By Brianne McConnell
He’s an animated third grader whose recently discovered passion has landed him in the spotlight on one of the most well known stages in our region.
“You are you for your life and then when you are on stage, you’re a whole new person and when you memorize stuff it’s just in your head so it’s like it’s just you speaking to the audience,” nine-year-old Clarence Michael Payne said in a recent interview.
Payne is one of the youngest actors in “The Winter’s Tale,” the first production back at Washington, D.C.’s Folger Theatre after an almost four-year renovation project. Payne plays dual roles as Mamillius and Time in the play.
However, prior to auditioning for this role, Payne had never been on a big stage or auditioned for anything. Payne said for as long as he can remember, he’s had an interest in singing and dancing, but it was just over a year ago that he was formally introduced to musical theater – with just one week of musical theater camp back in 2022.
“Last summer we said, ‘Let’s get him into musical theater camp,’ and from the first day he came home, he was researching the songs and was just into it the whole week.
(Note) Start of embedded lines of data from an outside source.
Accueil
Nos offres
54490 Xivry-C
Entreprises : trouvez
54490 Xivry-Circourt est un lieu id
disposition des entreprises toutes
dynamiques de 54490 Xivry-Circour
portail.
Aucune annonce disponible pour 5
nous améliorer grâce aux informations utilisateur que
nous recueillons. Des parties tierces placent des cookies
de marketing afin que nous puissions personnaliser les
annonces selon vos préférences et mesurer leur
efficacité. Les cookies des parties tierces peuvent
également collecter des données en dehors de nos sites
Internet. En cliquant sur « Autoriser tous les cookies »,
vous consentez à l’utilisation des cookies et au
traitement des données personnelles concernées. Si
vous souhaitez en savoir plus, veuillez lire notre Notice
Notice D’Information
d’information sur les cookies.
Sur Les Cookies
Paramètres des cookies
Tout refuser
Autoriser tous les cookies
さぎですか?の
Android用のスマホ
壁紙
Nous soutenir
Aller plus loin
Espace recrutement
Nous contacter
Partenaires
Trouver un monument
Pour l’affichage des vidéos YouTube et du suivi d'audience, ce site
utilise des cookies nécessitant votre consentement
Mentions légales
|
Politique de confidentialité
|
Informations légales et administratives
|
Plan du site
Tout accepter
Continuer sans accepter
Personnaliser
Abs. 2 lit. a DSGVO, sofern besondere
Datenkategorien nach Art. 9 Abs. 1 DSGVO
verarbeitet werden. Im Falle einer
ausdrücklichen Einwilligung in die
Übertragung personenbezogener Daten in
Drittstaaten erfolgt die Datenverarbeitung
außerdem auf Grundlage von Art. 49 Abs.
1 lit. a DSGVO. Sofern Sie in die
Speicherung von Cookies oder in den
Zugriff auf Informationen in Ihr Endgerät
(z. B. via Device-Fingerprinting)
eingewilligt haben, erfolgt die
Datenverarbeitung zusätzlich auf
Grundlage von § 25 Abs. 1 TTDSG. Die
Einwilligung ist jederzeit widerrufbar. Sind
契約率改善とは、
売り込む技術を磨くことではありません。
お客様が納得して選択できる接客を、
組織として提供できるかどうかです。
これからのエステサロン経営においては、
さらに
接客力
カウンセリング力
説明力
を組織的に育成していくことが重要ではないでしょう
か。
We’d never seen him happier. [My wife and I said], ‘Oh my gosh we have to do more,’” Kenny Payne, Clarence’s father, said.
So this summer, Clarence’s parents signed him up for a two-week camp at Camp Arena Stage in the District.
“The thought process was: after this summer camp, let’s look around for something else like this rather than waiting for another camp in summer 2024,” according to Gladys Payne, Clarence’s mother.
That’s when opportunity came knocking. In August, a couple of months after camp ended, a teacher from the Arena Stage Camp emailed the family asking if Clarence would be interested in auditioning for a part in a play at the Folger Theatre.
“To be honest, we didn’t know what a big deal it was at first,” Gladys Payne said.
One week after reading a poem, memorizing dialogue on the spot and signing a song for his audition, Payne was offered the role.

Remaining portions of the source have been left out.